This Amendment No. 2 amends and supplements the Schedule 13D filed with the Securities and Exchange Commission on August 30, 2022 (as amended, the “Schedule 13D”), relating to common stock, par value $0.0001 per share (the “Common Stock”), of Akili, Inc., a Delaware corporation (the “Issuer”). Capitalized terms used herein and not defined have the meanings given to them in the Schedule 13D.

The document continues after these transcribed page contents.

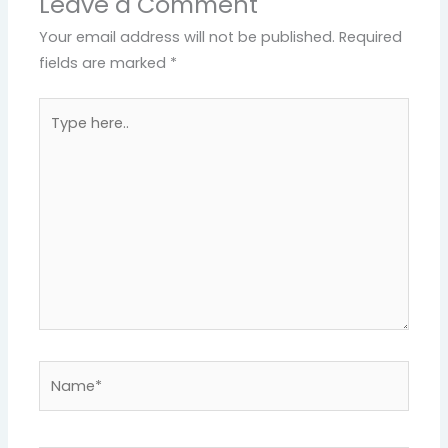
Leave a Comment
Your email address will not be published.
Required
fields are marked
*
Type
here..
Name*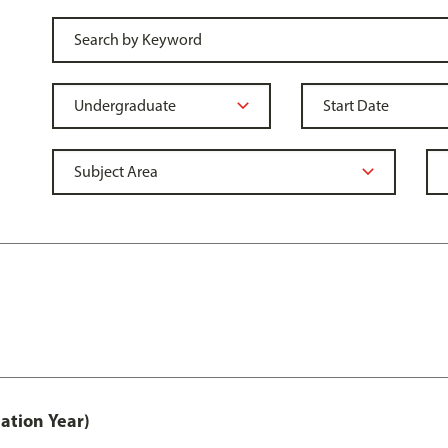
ation Year)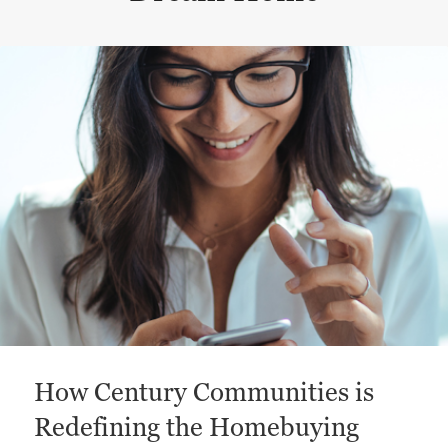
This is a carousel with a large content area or card abo
How Century Communities is
Redefining the Homebuying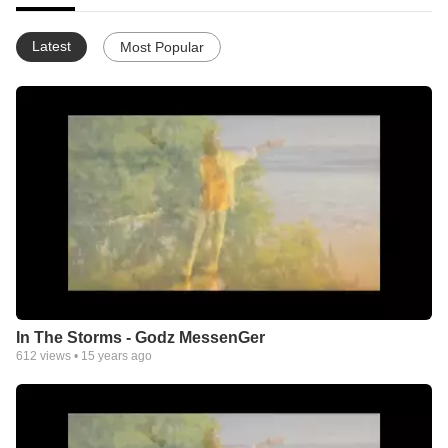
Latest
Most Popular
In The Storms - Godz MessenGer
612
views •
15 years ago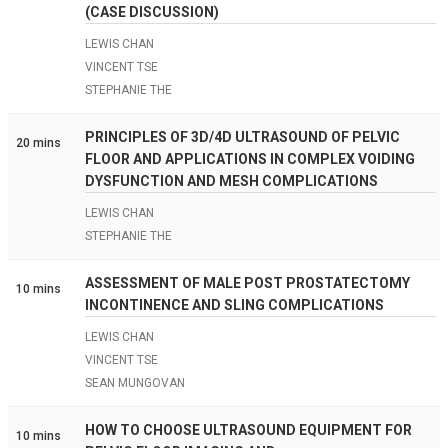
(CASE DISCUSSION)
LEWIS CHAN
VINCENT TSE
STEPHANIE THE
PRINCIPLES OF 3D/4D ULTRASOUND OF PELVIC
20 mins
FLOOR AND APPLICATIONS IN COMPLEX VOIDING
DYSFUNCTION AND MESH COMPLICATIONS
LEWIS CHAN
STEPHANIE THE
ASSESSMENT OF MALE POST PROSTATECTOMY
10 mins
INCONTINENCE AND SLING COMPLICATIONS
LEWIS CHAN
VINCENT TSE
SEAN MUNGOVAN
HOW TO CHOOSE ULTRASOUND EQUIPMENT FOR
10 mins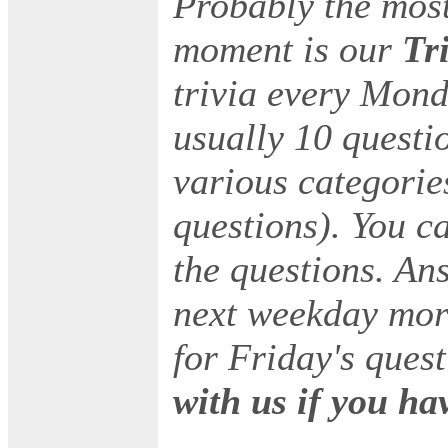
Probably the most
moment is our
Tr
trivia every Mond
usually 10 questi
various categorie
questions). You c
the questions. An
next weekday mor
for Friday's ques
with us if you ha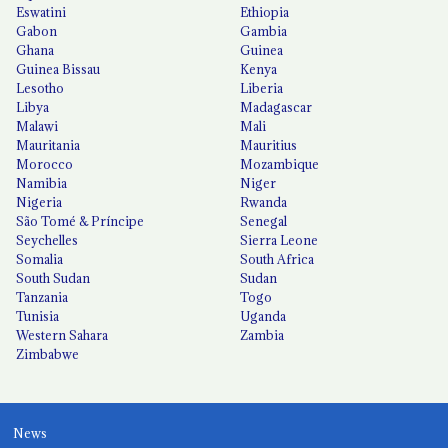
Eswatini
Ethiopia
Gabon
Gambia
Ghana
Guinea
Guinea Bissau
Kenya
Lesotho
Liberia
Libya
Madagascar
Malawi
Mali
Mauritania
Mauritius
Morocco
Mozambique
Namibia
Niger
Nigeria
Rwanda
São Tomé & Príncipe
Senegal
Seychelles
Sierra Leone
Somalia
South Africa
South Sudan
Sudan
Tanzania
Togo
Tunisia
Uganda
Western Sahara
Zambia
Zimbabwe
News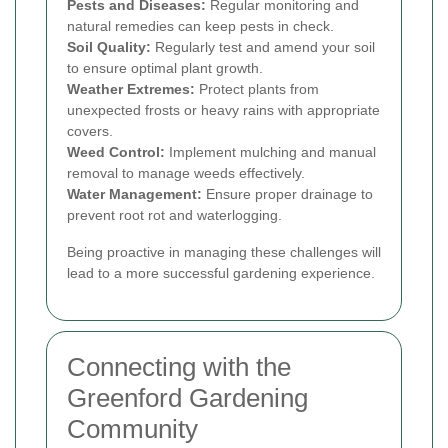
Pests and Diseases:
Regular monitoring and
natural remedies can keep pests in check.
Soil Quality:
Regularly test and amend your soil
to ensure optimal plant growth.
Weather Extremes:
Protect plants from
unexpected frosts or heavy rains with appropriate
covers.
Weed Control:
Implement mulching and manual
removal to manage weeds effectively.
Water Management:
Ensure proper drainage to
prevent root rot and waterlogging.
Being proactive in managing these challenges will
lead to a more successful gardening experience.
Connecting with the
Greenford Gardening
Community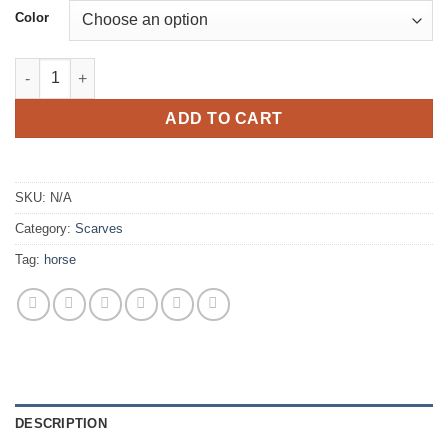
Color
Horses quantity
ADD TO CART
SKU:
N/A
Category:
Scarves
Tag:
horse
DESCRIPTION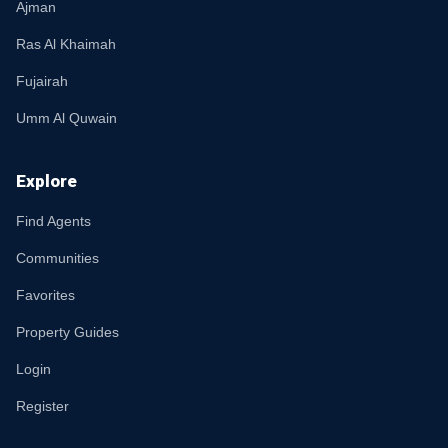
Ajman
Ras Al Khaimah
Fujairah
Umm Al Quwain
Explore
Find Agents
Communities
Favorites
Property Guides
Login
Register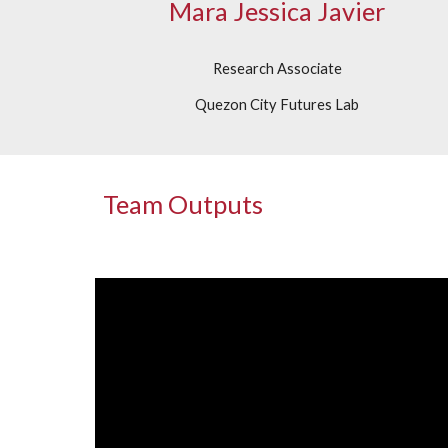
Mara Jessica Javier
Research Associate
Quezon City Futures Lab
Team Outputs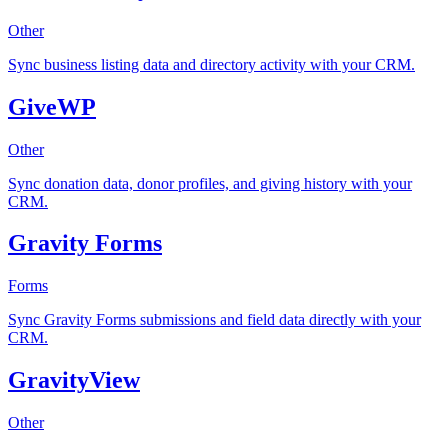
Other
Sync business listing data and directory activity with your CRM.
GiveWP
Other
Sync donation data, donor profiles, and giving history with your
CRM.
Gravity Forms
Forms
Sync Gravity Forms submissions and field data directly with your
CRM.
GravityView
Other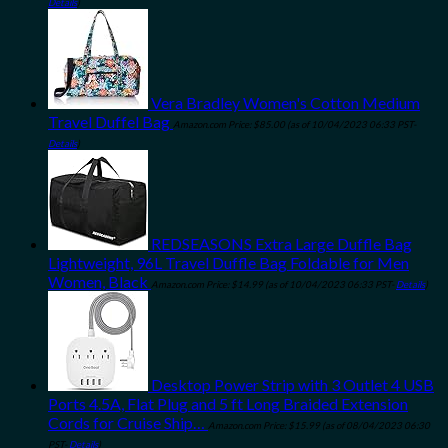
Details
)
Vera Bradley Women's Cotton Medium
Travel Duffel Bag
Amazon.com Price:
$
85.00
(as of 10/04/2023 06:33 PST-
Details
)
REDSEASONS Extra Large Duffle Bag
Lightweight, 96L Travel Duffle Bag Foldable for Men
Women, Black
Amazon.com Price:
$
14.99
(as of 10/04/2023 06:33 PST-
Details
)
Desktop Power Strip with 3 Outlet 4 USB
Ports 4.5A, Flat Plug and 5 ft Long Braided Extension
Cords for Cruise Ship…
Amazon.com Price:
$
15.99
(as of 08/04/2023 06:30
PST-
Details
)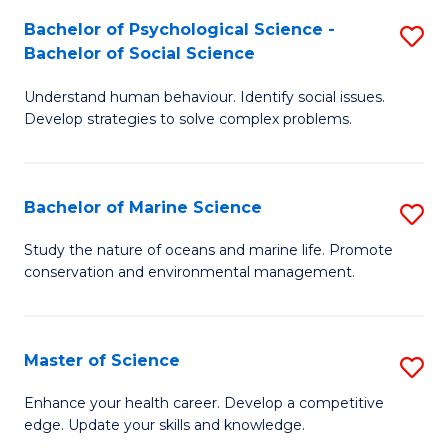
Fa
C
Bachelor of Psychological Science -
S
Fa
Bachelor of Social Science
B
Understand human behaviour. Identify social issues.
of
Develop strategies to solve complex problems.
P
S
Bachelor of Marine Science
S
-
B
B
Study the nature of oceans and marine life. Promote
conservation and environmental management.
of
of
M
So
S
S
Master of Science
S
to
to
M
Enhance your health career. Develop a competitive
C
edge. Update your skills and knowledge.
C
of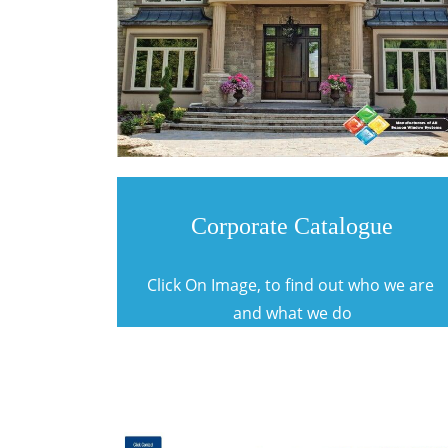
Corporate Catalogue
Click On Image, to find out who we are
and what we do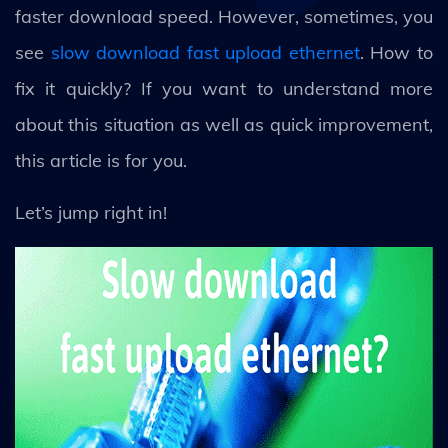
faster download speed. However, sometimes, you
see
slow download fast upload ethernet
. How to
fix it quickly? If you want to understand more
about this situation as well as quick improvement,
this article is for you.
Let’s jump right in!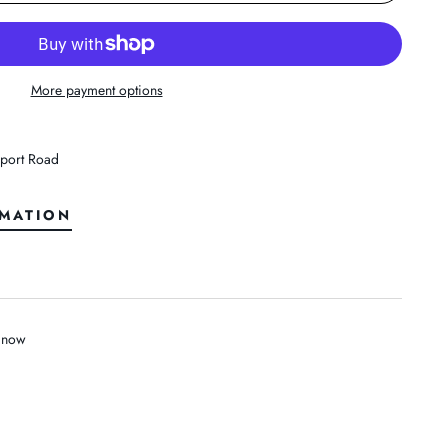
More payment options
port Road
RMATION
t now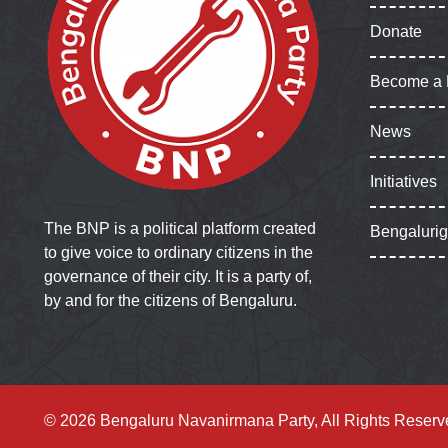
Donate
Become a
News
Initiatives
The BNP is a political platform created
Bengaluri
to give voice to ordinary citizens in the
governance of their city. It is a party of,
by and for the citizens of Bengaluru.
© 2026 Bengaluru Navanirmana Party, All Rights Reserv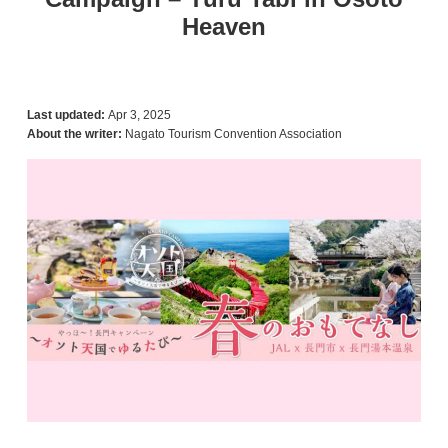
Heaven
Last updated:
Apr 3, 2025
About the writer:
Nagato Tourism Convention Association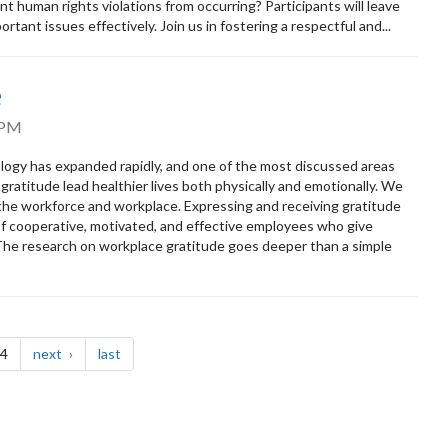
 human rights violations from occurring? Participants will leave
rtant issues effectively. Join us in fostering a respectful and...
e
 PM
ology has expanded rapidly, and one of the most discussed areas
ratitude lead healthier lives both physically and emotionally. We
 the workforce and workplace. Expressing and receiving gratitude
e of cooperative, motivated, and effective employees who give
 The research on workplace gratitude goes deeper than a simple
page
page
 4
next
last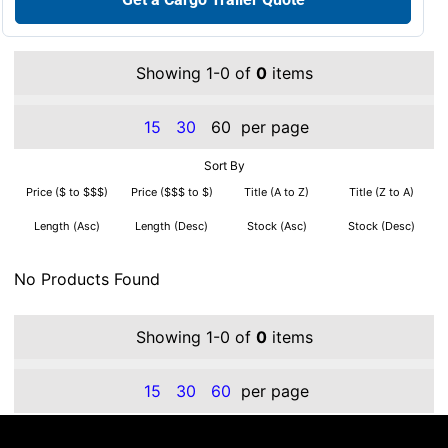
Showing 1-0 of
0
items
15
30
60
per page
Sort By
Price ($ to $$$)
Price ($$$ to $)
Title (A to Z)
Title (Z to A)
Length (Asc)
Length (Desc)
Stock (Asc)
Stock (Desc)
No Products Found
Showing 1-0 of
0
items
15
30
60
per page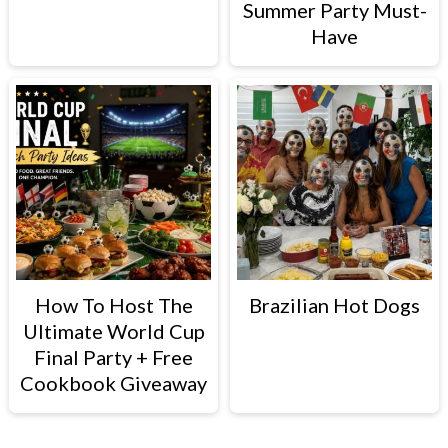
Summer Party Must-
Have
How To Host The
Brazilian Hot Dogs
Ultimate World Cup
Final Party + Free
Cookbook Giveaway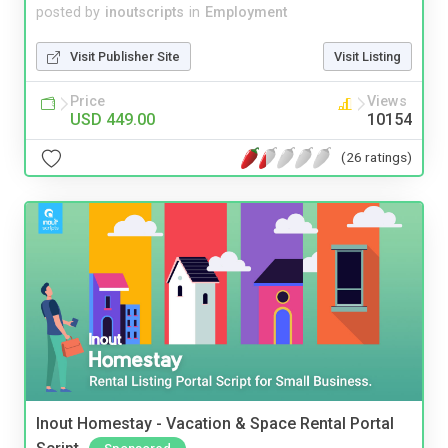
posted by
inoutscripts
in
Employment
Visit Publisher Site
Visit Listing
Price
Views
USD 449.00
10154
(26 ratings)
Inout Homestay - Vacation & Space Rental Portal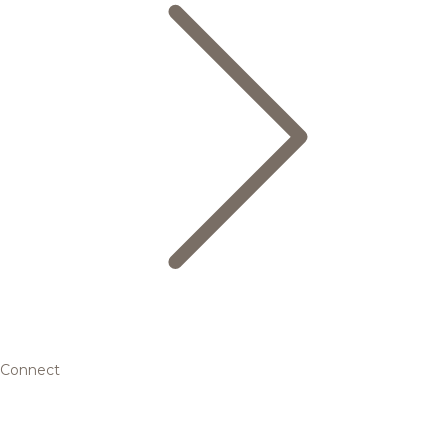
Connect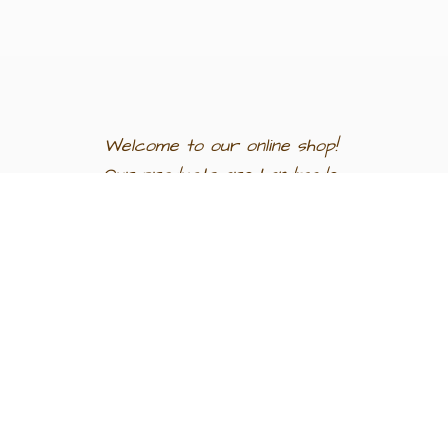
Welcome to our
online shop!
Our products are
handmade
in
Egypt a
nd
support
artisan
communities.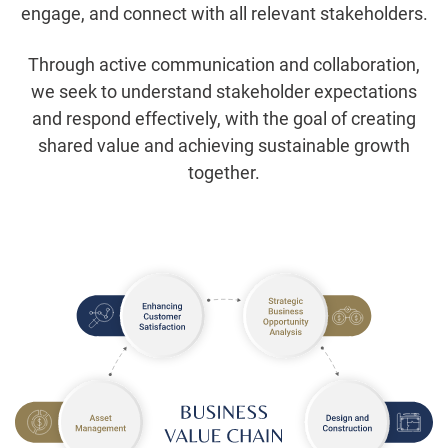
engage, and connect with all relevant stakeholders.
Through active communication and collaboration,
we seek to understand stakeholder expectations
and respond effectively, with the goal of creating
shared value and achieving sustainable growth
together.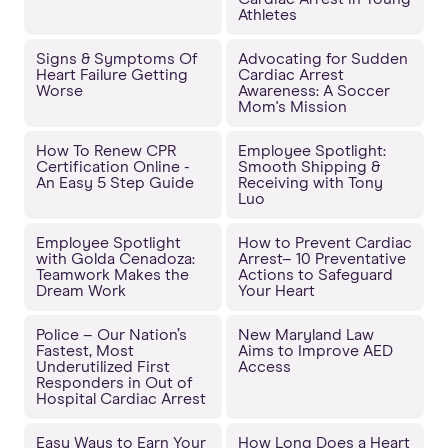
Athletes
Signs & Symptoms Of
Advocating for Sudden
Heart Failure Getting
Cardiac Arrest
Worse
Awareness: A Soccer
Mom's Mission
How To Renew CPR
Employee Spotlight:
Certification Online -
Smooth Shipping &
An Easy 5 Step Guide
Receiving with Tony
Luo
Employee Spotlight
How to Prevent Cardiac
with Golda Cenadoza:
Arrest– 10 Preventative
Teamwork Makes the
Actions to Safeguard
Dream Work
Your Heart
Police – Our Nation’s
New Maryland Law
Fastest, Most
Aims to Improve AED
Underutilized First
Access
Responders in Out of
Hospital Cardiac Arrest
Easy Ways to Earn Your
How Long Does a Heart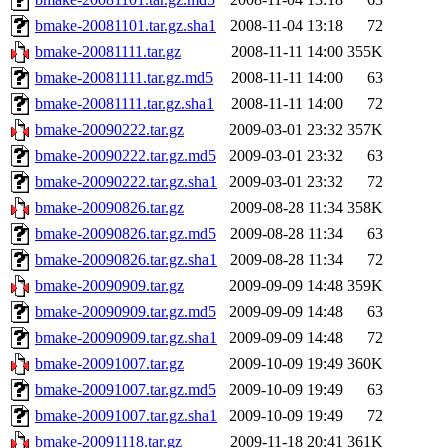
bmake-20081101.tar.gz.sha1
2008-11-04 13:18
72
bmake-20081111.tar.gz
2008-11-11 14:00
355K
bmake-20081111.tar.gz.md5
2008-11-11 14:00
63
bmake-20081111.tar.gz.sha1
2008-11-11 14:00
72
bmake-20090222.tar.gz
2009-03-01 23:32
357K
bmake-20090222.tar.gz.md5
2009-03-01 23:32
63
bmake-20090222.tar.gz.sha1
2009-03-01 23:32
72
bmake-20090826.tar.gz
2009-08-28 11:34
358K
bmake-20090826.tar.gz.md5
2009-08-28 11:34
63
bmake-20090826.tar.gz.sha1
2009-08-28 11:34
72
bmake-20090909.tar.gz
2009-09-09 14:48
359K
bmake-20090909.tar.gz.md5
2009-09-09 14:48
63
bmake-20090909.tar.gz.sha1
2009-09-09 14:48
72
bmake-20091007.tar.gz
2009-10-09 19:49
360K
bmake-20091007.tar.gz.md5
2009-10-09 19:49
63
bmake-20091007.tar.gz.sha1
2009-10-09 19:49
72
bmake-20091118.tar.gz
2009-11-18 20:41
361K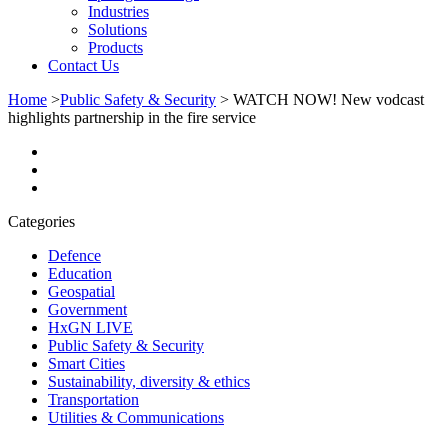
Industries
Solutions
Products
Contact Us
Home
>
Public Safety & Security
>
WATCH NOW! New vodcast
highlights partnership in the fire service
Categories
Defence
Education
Geospatial
Government
HxGN LIVE
Public Safety & Security
Smart Cities
Sustainability, diversity & ethics
Transportation
Utilities & Communications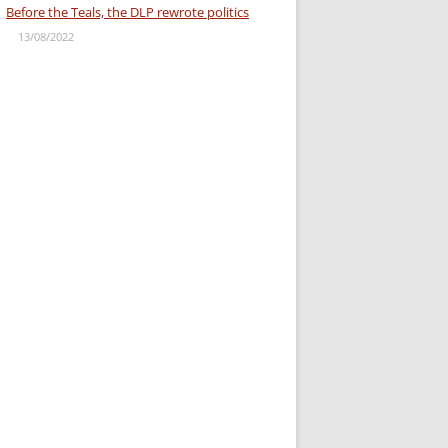
Before the Teals, the DLP rewrote politics
13/08/2022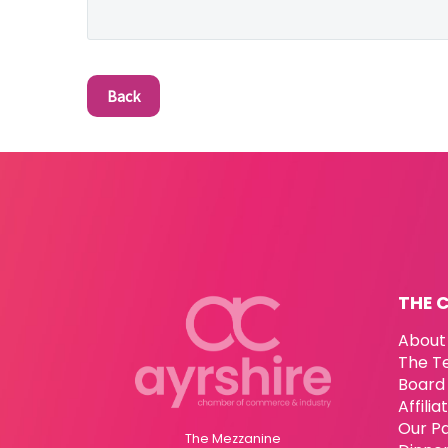
Back
THE 
About
The T
Board 
Affili
Our P
The Mezzanine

Item 4. | Purpose of Transaction. |
Item 4 of the Schedule 13D is hereby supplemented as follows:
Merger Agreement
On May 29, 2024, the Issuer entered into an Agreement and Plan of Merger (the “Merger Agreement”) with Virtual Therapeutics Corporation, a Delaware corporation (“Parent”), and Alpha Merger Sub, Inc., a Delaware corporation and a wholly owned subsidiary of Parent (“Purchaser”). In connection with the Issuer’s execution of the Merger Agreement, on May 29, 2024, PureTech Health LLC (“PureTech Health”) and certain other beneficial owners of Common Stock entered into Tender and Support Agreements (the “Tender and Support Agreements”) with Parent and Purchaser. The Tender and Support Agreements provide, among other things, that beneficial owners that are party to the Tender and Support Agreements will tender all of the shares of Common Stock of the Issuer held by them to Purchaser in the Offer, upon the terms and subject to the conditions of the Tender and Support Agreement, and (if applicable) vote all shares of Common Stock in favor of the Merger. By entering into the Tender and Support Agreement, PureTech Health and the other beneficial owners party thereto also agreed to other customary terms and conditions, including certain transfer and voting restrictions, in respect of shares of Common Stock that they beneficially own.
On July 2, 2024, the tender offer and merger described above closed. The Reporting Persons sold an aggregate of 12,527,477 shares of Issuer Common Stock in the tender offer, which represented all shares of Issuer Common Stock held by the Reporting Persons.
Item 5. | Interest in the Securities of the Issuer |
Item 5(a)-(b) of the Schedule 13D are hereby amended and supplemented as follows:
The information contained on the cover pages of this Amendment is incorporated herein by reference.
Item 5(c) of the Schedule 13D is hereby amended and supplemented as follows:
The information contained in Item 4 of this Amendment is incorporated herein by reference.
Item 5(e) of the Schedule 13D is hereby amended and supplemented as follows:
As of July 2, 2024, the Reporting Persons ceased to beneficially own more than five percent of the outstanding Issuer Common Stock.